===== MATERIAL PROVIDED =====

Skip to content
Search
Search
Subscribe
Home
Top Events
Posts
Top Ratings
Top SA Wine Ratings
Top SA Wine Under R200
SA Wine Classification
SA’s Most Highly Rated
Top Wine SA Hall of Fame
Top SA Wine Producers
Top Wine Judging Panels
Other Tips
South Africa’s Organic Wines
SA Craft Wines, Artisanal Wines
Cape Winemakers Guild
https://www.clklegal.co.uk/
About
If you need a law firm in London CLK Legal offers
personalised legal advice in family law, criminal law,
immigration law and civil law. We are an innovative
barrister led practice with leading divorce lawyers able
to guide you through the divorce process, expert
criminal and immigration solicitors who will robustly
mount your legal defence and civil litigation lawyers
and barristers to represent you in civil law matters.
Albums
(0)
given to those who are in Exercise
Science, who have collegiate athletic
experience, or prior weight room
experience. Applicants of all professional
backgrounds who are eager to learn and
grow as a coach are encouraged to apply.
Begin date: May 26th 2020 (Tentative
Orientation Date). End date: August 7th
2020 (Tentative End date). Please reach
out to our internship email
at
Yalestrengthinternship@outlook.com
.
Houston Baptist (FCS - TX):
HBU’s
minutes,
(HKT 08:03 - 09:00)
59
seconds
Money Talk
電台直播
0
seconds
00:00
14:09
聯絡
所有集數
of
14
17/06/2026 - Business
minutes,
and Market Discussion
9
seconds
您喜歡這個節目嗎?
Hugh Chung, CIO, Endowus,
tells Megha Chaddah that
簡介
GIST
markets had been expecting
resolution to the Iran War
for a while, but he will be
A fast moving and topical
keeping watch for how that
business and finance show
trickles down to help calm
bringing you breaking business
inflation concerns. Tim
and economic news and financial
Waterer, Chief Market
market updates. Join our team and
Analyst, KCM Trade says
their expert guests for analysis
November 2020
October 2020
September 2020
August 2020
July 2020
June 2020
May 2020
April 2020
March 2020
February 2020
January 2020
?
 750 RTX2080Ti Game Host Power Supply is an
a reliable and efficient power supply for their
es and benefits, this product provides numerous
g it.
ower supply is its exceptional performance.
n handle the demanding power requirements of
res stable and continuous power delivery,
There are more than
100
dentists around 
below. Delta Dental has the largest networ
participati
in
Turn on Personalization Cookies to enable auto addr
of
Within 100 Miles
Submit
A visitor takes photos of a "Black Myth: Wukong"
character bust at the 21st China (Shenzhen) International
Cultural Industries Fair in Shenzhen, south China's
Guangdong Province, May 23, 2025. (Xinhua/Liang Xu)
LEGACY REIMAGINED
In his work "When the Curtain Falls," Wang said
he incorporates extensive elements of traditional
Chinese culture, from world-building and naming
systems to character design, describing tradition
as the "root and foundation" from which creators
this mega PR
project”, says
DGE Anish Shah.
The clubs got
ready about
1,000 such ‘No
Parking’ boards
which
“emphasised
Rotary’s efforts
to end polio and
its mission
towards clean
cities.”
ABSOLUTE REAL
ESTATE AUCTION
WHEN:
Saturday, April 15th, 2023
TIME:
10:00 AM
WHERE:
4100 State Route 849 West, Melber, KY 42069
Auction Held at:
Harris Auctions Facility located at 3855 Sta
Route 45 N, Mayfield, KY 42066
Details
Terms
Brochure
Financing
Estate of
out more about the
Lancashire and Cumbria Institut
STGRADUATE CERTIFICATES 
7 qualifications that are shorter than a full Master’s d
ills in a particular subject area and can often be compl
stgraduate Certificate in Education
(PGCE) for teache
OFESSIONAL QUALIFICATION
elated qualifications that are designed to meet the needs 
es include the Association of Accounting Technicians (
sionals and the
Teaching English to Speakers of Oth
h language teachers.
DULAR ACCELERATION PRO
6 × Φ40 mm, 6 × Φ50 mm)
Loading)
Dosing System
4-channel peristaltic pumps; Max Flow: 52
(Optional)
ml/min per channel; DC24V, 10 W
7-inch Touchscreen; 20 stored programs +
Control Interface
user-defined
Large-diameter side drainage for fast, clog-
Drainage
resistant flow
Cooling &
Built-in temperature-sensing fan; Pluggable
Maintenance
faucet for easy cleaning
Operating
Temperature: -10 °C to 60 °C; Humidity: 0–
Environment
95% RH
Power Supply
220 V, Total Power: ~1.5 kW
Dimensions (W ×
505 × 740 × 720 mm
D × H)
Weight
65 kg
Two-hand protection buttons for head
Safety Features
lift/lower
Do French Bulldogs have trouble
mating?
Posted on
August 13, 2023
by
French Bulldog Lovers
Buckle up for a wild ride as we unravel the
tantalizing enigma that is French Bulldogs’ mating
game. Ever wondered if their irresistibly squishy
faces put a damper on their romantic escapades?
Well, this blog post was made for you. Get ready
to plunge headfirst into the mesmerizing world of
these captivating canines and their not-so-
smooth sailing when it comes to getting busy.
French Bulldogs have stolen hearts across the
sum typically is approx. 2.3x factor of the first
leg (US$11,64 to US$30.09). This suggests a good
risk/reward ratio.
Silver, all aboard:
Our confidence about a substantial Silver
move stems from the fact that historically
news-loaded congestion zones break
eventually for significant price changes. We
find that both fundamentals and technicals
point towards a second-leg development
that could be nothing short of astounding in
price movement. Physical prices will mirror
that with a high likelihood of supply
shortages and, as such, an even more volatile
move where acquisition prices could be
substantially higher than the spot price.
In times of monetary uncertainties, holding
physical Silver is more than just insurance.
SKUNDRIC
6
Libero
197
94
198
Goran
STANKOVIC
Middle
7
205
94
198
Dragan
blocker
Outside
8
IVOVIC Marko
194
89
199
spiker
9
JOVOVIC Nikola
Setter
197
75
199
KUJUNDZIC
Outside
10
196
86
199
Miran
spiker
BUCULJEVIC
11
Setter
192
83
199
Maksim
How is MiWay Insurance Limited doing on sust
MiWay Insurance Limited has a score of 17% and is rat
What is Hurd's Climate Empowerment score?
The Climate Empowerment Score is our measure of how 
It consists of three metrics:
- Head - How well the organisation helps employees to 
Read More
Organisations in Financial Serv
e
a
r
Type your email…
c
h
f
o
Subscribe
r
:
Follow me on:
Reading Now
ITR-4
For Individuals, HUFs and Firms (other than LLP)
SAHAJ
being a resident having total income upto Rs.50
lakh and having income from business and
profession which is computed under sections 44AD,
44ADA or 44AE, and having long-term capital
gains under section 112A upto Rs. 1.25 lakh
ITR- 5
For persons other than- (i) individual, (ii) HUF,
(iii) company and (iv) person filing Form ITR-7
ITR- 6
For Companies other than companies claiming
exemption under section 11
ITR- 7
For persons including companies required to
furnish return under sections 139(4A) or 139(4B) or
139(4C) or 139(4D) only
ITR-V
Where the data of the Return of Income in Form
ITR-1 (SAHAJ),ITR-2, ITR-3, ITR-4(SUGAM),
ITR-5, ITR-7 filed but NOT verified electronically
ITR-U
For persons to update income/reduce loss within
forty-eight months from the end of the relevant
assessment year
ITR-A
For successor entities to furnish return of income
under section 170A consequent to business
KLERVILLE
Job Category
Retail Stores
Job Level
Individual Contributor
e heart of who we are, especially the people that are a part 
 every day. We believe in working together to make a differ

=====

Go line by line through the data above and count those holding "Shenzhen"; report the number alone.

2